Monthly Archives: March 2017

What do we leave behind?

**Each week we are following up the sermon theme for our lenten series, Hitchhiking with Jesus, with a devotional that continues the thought of the sermon.  They will make sense without the sermon but if you missed it and wish to watch you can always catch them on our YouTube page here along with anthems and next week’s sermon teaser.****
Years ago, I read a thought on forgiveness from John Patton (formerly a pastoral care professor at Columbia Theological Seminary) that used the metaphor of a being an air traffic controller.  All the things we are carrying with us: the worries, the slights, grievances, shame, guilt… all if it, they are all like airplanes circling our brain.  The more “junk” that is circling the more energy we are investing just keeping it all from colliding and crashing.  It becomes a full-time job just to maintain it all… energy that would better be served elsewhere creating, fostering, and celebrating life.

In this scenario forgiving someone, forgiving yourself, and allowing grace into the equation, is the equivalent of landing an airplane so we don’t have to keep it going and can let it rest in peace.  The regular practice of such forgiveness and grace allows us to stop living life backward in maintaining a set of things to which we are beholden and which suck the life from our present and future.  Thus forgiveness, in this understanding, isn’t simply about what we owe (or should do) for the other.  It’s something we owe ourselves: an unburdening of self.  Remember, Jesus said, “I come to give you life, and life abundantly.”

As we are hitchhiking with Jesus we are invited to drop go our nets and follow.  We are invited to sell off possessions, drop oppressive labels and expectations, and yes – even traditions and ‘ways of being’ that may once have been helpful but have become masters of our daily routines.  We are called to drop them all.  Land the planes… and move into the future with the freedom Christ offers us.

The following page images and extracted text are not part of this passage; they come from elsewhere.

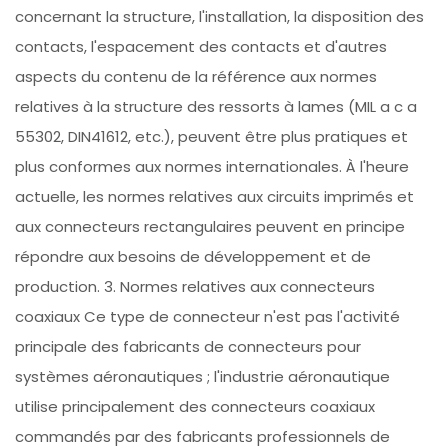
concernant la structure, l'installation, la disposition des
contacts, l'espacement des contacts et d'autres
aspects du contenu de la référence aux normes
relatives à la structure des ressorts à lames (MIL a c a
55302, DIN41612, etc.), peuvent être plus pratiques et
plus conformes aux normes internationales. À l'heure
actuelle, les normes relatives aux circuits imprimés et
aux connecteurs rectangulaires peuvent en principe
répondre aux besoins de développement et de
production. 3. Normes relatives aux connecteurs
coaxiaux Ce type de connecteur n'est pas l'activité
principale des fabricants de connecteurs pour
systèmes aéronautiques ; l'industrie aéronautique
utilise principalement des connecteurs coaxiaux
commandés par des fabricants professionnels de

What are you carrying?  What weighs you down?  What anchors you to death?   What planes are you keeping aloft at the cost of people around you… and your own sanity?

What do you need to leave behind?

 

A Tribute on International Women’s Day

The reflective thinker that I am is a product of my mother. A reader, a student, and a leader because she expected me to be those things… not that she told me so, but she lived those so core to her being that I could not help but follow in her footsteps. Thank you, Lynda Kukla.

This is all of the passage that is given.